Collect every line below that contains the word "Charles".
● ● ●
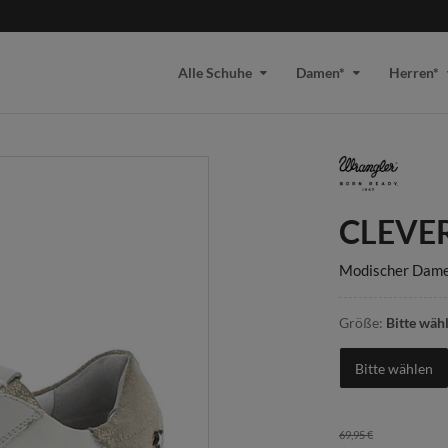
Alle Schuhe
Damen*
Herren*
CLEVER
Modischer Dam
Größe:
Bitte wäh
Bitte wählen
69,95 €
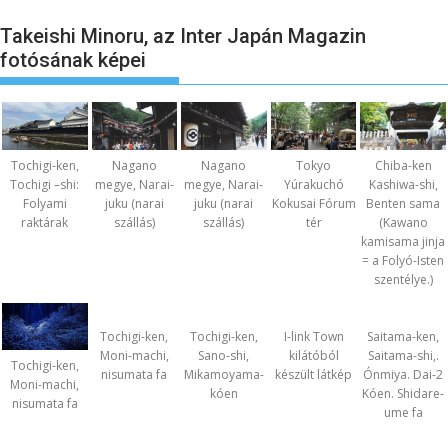
Takeishi Minoru, az Inter Japán Magazin
fotósának képei
Nagano
Nagano
Chiba-ken
Tochigi-ken,
Tokyo
megye, Narai-
megye, Narai-
Kashiwa-shi,
Tochigi –shi:
Yúrakuchó
juku (narai
juku (narai
Benten sama
Folyami
Kokusai Fórum
szállás)
szállás)
(Kawano
raktárak
tér
kamisama jinja
= a Folyó-Isten
szentélye.)
Tochigi-ken,
Tochigi-ken,
I-link Town
Saitama-ken,
Moni-machi,
Sano-shi,
kilátóból
Saitama-shi,.
Tochigi-ken,
nisumata fa
Mikamoyama-
készült látkép
Ónmiya. Dai-2
Moni-machi,
kóen
Kóen. Shidare-
nisumata fa
ume fa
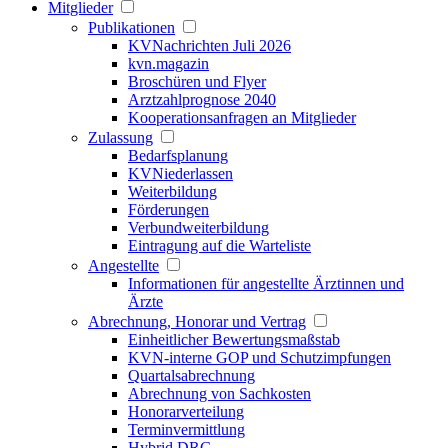
Mitglieder
Publikationen
KVNachrichten Juli 2026
kvn.magazin
Broschüren und Flyer
Arztzahlprognose 2040
Kooperationsanfragen an Mitglieder
Zulassung
Bedarfsplanung
KVNiederlassen
Weiterbildung
Förderungen
Verbundweiterbildung
Eintragung auf die Warteliste
Angestellte
Informationen für angestellte Ärztinnen und
Ärzte
Abrechnung, Honorar und Vertrag
Einheitlicher Bewertungsmaßstab
KVN-interne GOP und Schutzimpfungen
Quartalsabrechnung
Abrechnung von Sachkosten
Honorarverteilung
Terminvermittlung
Hybrid DRG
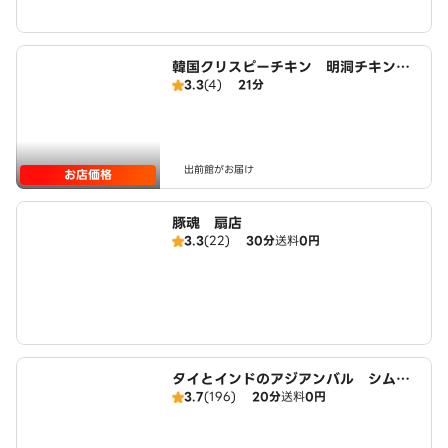
韓国クリスピーチキン 明洞チキン
3.3
(4)
21分
王子店 Korean Fried Chicken
出前館がお届け
お店価格
豚魂 扇店
3.3
(22)
30分
送料
0円
タイとインドのアジアンバル シムラ
3.7
(196)
20分
送料
0円
ン（池袋店） Indian Nepalese Re
staurant ＆ Bar Darbar 広域店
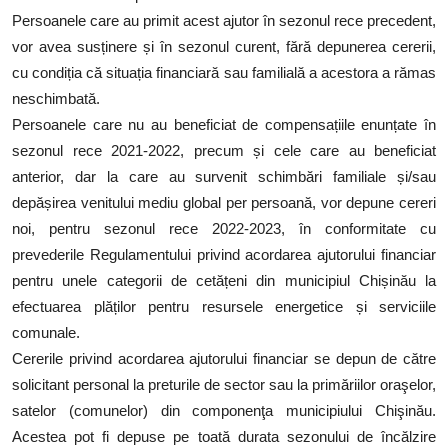
Persoanele care au primit acest ajutor în sezonul rece precedent,
vor avea susținere și în sezonul curent, fără depunerea cererii,
cu condiția că situația financiară sau familială a acestora a rămas
neschimbată.
Persoanele care nu au beneficiat de compensațiile enunțate în
sezonul rece 2021-2022, precum și cele care au beneficiat
anterior, dar la care au survenit schimbări familiale și/sau
depășirea venitului mediu global per persoană, vor depune cereri
noi, pentru sezonul rece 2022-2023, în conformitate cu
prevederile Regulamentului privind acordarea ajutorului financiar
pentru unele categorii de cetățeni din municipiul Chișinău la
efectuarea plăților pentru resursele energetice și serviciile
comunale.
Cererile privind acordarea ajutorului financiar se depun de către
solicitant personal la preturile de sector sau la primăriilor oraşelor,
satelor (comunelor) din componenţa municipiului Chişinău.
Acestea pot fi depuse pe toată durata sezonului de încălzire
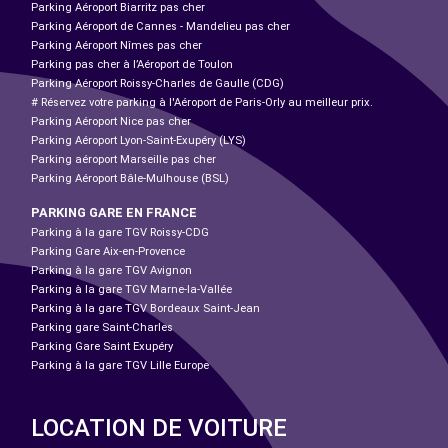
Parking Aéroport Biarritz pas cher
Parking Aéroport de Cannes - Mandelieu pas cher
Parking Aéroport Nîmes pas cher
Parking pas cher à l’Aéroport de Toulon
Parking Aéroport Roissy-Charles de Gaulle (CDG)
# Réservez votre parking à l'Aéroport de Paris-Orly au meilleur prix.
Parking Aéroport Nice pas cher
Parking Aéroport Lyon-Saint-Exupéry (LYS)
Parking aéroport Marseille pas cher
Parking Aéroport Bâle-Mulhouse (BSL)
PARKING GARE EN FRANCE
Parking à la gare TGV Roissy-CDG
Parking Gare Aix-en-Provence
Parking à la gare TGV Avignon
Parking à la gare TGV Marne-la-Vallée
Parking à la gare TGV Bordeaux Saint-Jean
Parking gare Saint-Charles
Parking Gare Saint Exupéry
Parking à la gare TGV Lille Europe
LOCATION DE VOITURE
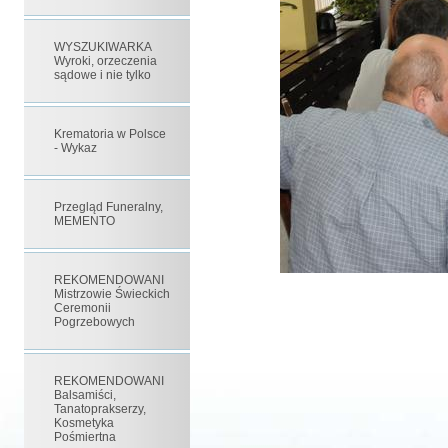
WYSZUKIWARKA
Wyroki, orzeczenia
sądowe i nie tylko
Krematoria w Polsce
- Wykaz
Przegląd Funeralny,
MEMENTO
REKOMENDOWANI
Mistrzowie Świeckich
Ceremonii
Pogrzebowych
REKOMENDOWANI
Balsamiści,
Tanatoprakserzy,
Kosmetyka
Pośmiertna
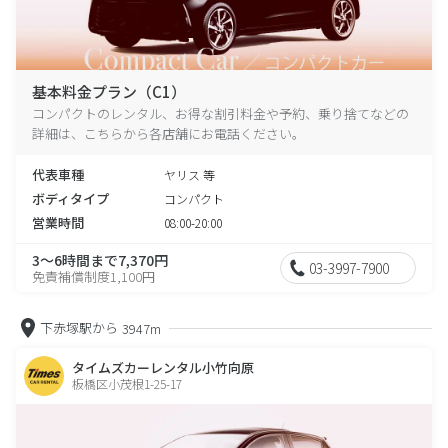
基本料金プラン（C1）
コンパクトのレンタル、お得な割引料金や予約、乗り捨てなどの
詳細は、こちらから各店舗にお電話ください。
代表車種
ヤリス 等
ボディタイプ
コンパクト
営業時間
08:00-20:00
3～6時間まで7,370円
03-3997-7900
免責補償制度1,100円
下赤塚駅から
3947m
タイムズカーレンタル小竹向原
板橋区小茂根1-25-17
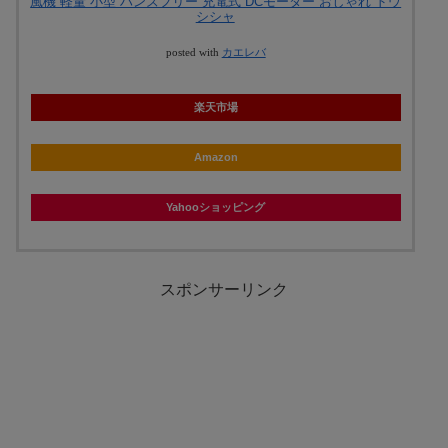
風機 軽量 小型 ハンズフリー 充電式 DCモーター おしゃれ ドウ
シシャ
posted with
カエレバ
楽天市場
Amazon
Yahooショッピング
スポンサーリンク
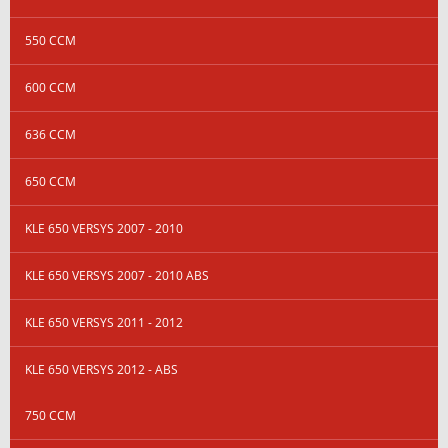
550 CCM
600 CCM
636 CCM
650 CCM
KLE 650 VERSYS 2007 - 2010
KLE 650 VERSYS 2007 - 2010 ABS
KLE 650 VERSYS 2011 - 2012
KLE 650 VERSYS 2012 - ABS
750 CCM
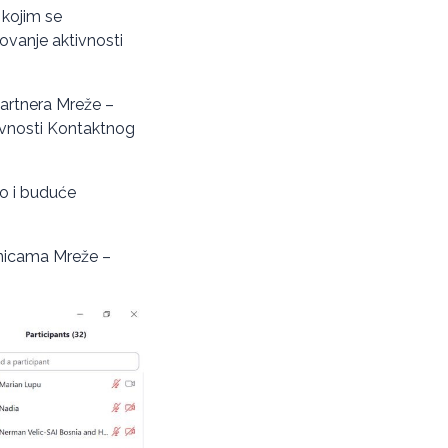
 kojim se
ovanje aktivnosti
partnera Mreže –
ivnosti Kontaktnog
o i buduće
lanicama Mreže –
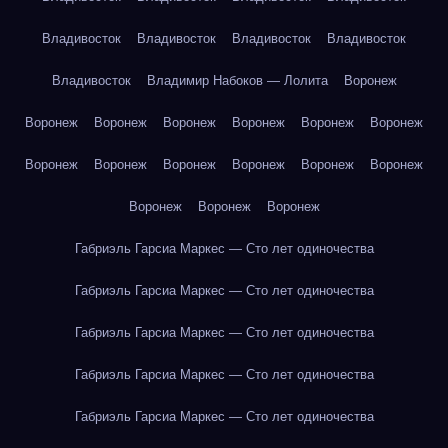
Владивосток
Владивосток
Владивосток
Владивосток
Владивосток
Владимир Набоков — Лолита
Воронеж
Воронеж
Воронеж
Воронеж
Воронеж
Воронеж
Воронеж
Воронеж
Воронеж
Воронеж
Воронеж
Воронеж
Воронеж
Воронеж
Воронеж
Воронеж
Габриэль Гарсиа Маркес — Сто лет одиночества
Габриэль Гарсиа Маркес — Сто лет одиночества
Габриэль Гарсиа Маркес — Сто лет одиночества
Габриэль Гарсиа Маркес — Сто лет одиночества
Габриэль Гарсиа Маркес — Сто лет одиночества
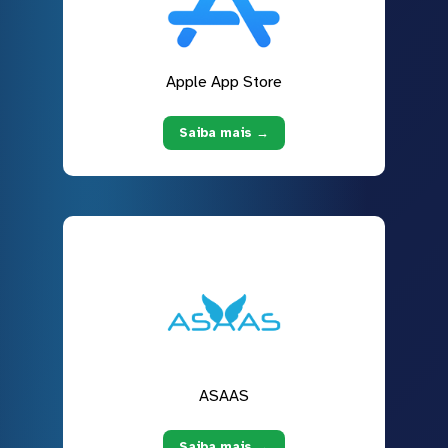
Apple App Store
Saiba mais →
ASAAS
Saiba mais →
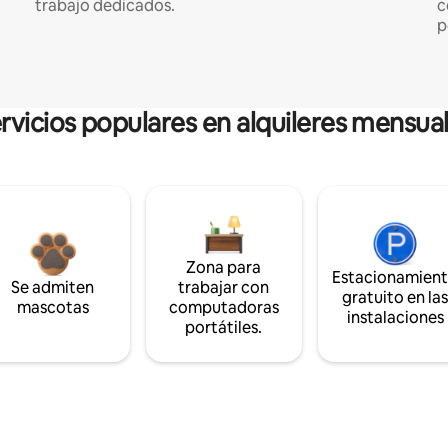
trabajo dedicados.
c
p
rvicios populares en alquileres mensua
Zona para
Estacionamien
Se admiten
trabajar con
gratuito en la
mascotas
computadoras
instalaciones
portátiles.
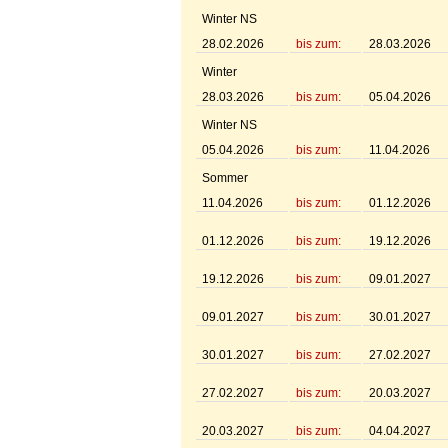
Winter NS
28.02.2026
bis zum:
28.03.2026
Winter
28.03.2026
bis zum:
05.04.2026
Winter NS
05.04.2026
bis zum:
11.04.2026
Sommer
11.04.2026
bis zum:
01.12.2026
01.12.2026
bis zum:
19.12.2026
19.12.2026
bis zum:
09.01.2027
09.01.2027
bis zum:
30.01.2027
30.01.2027
bis zum:
27.02.2027
27.02.2027
bis zum:
20.03.2027
20.03.2027
bis zum:
04.04.2027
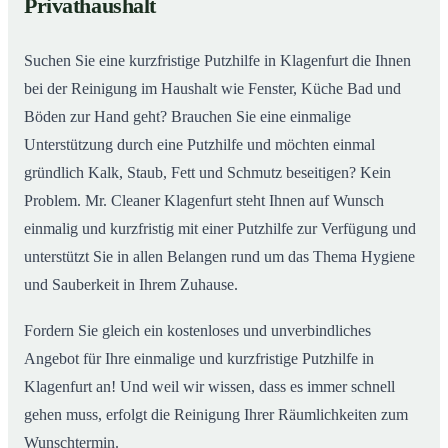
Privathaushalt
Suchen Sie eine kurzfristige Putzhilfe in Klagenfurt die Ihnen
bei der Reinigung im Haushalt wie Fenster, Küche Bad und
Böden zur Hand geht? Brauchen Sie eine einmalige
Unterstützung durch eine Putzhilfe und möchten einmal
gründlich Kalk, Staub, Fett und Schmutz beseitigen? Kein
Problem. Mr. Cleaner Klagenfurt steht Ihnen auf Wunsch
einmalig und kurzfristig mit einer Putzhilfe zur Verfügung und
unterstützt Sie in allen Belangen rund um das Thema Hygiene
und Sauberkeit in Ihrem Zuhause.
Fordern Sie gleich ein kostenloses und unverbindliches
Angebot für Ihre einmalige und kurzfristige Putzhilfe in
Klagenfurt an! Und weil wir wissen, dass es immer schnell
gehen muss, erfolgt die Reinigung Ihrer Räumlichkeiten zum
Wunschtermin.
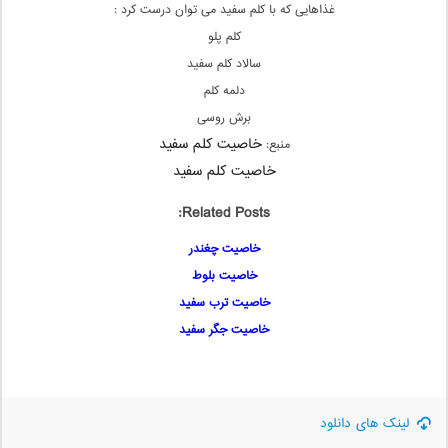
غذاهایی که با کلم سفید می توان درست کرد :
کلم پلو
سالاد کلم سفید
دلمه کلم
برش روسی
خاصیت کلم سفید
منبع:
خاصیت کلم سفید
Related Posts:
خاصیت چغندر
خاصیت بلوط
خاصیت ترب سفید
خاصیت جگر سفید
لینک های دانلود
● ● ●
■ ANSWER BOX ■
Parking Aéroport Roissy-Charles de Gaulle (CDG)
Parking gare Saint-Charles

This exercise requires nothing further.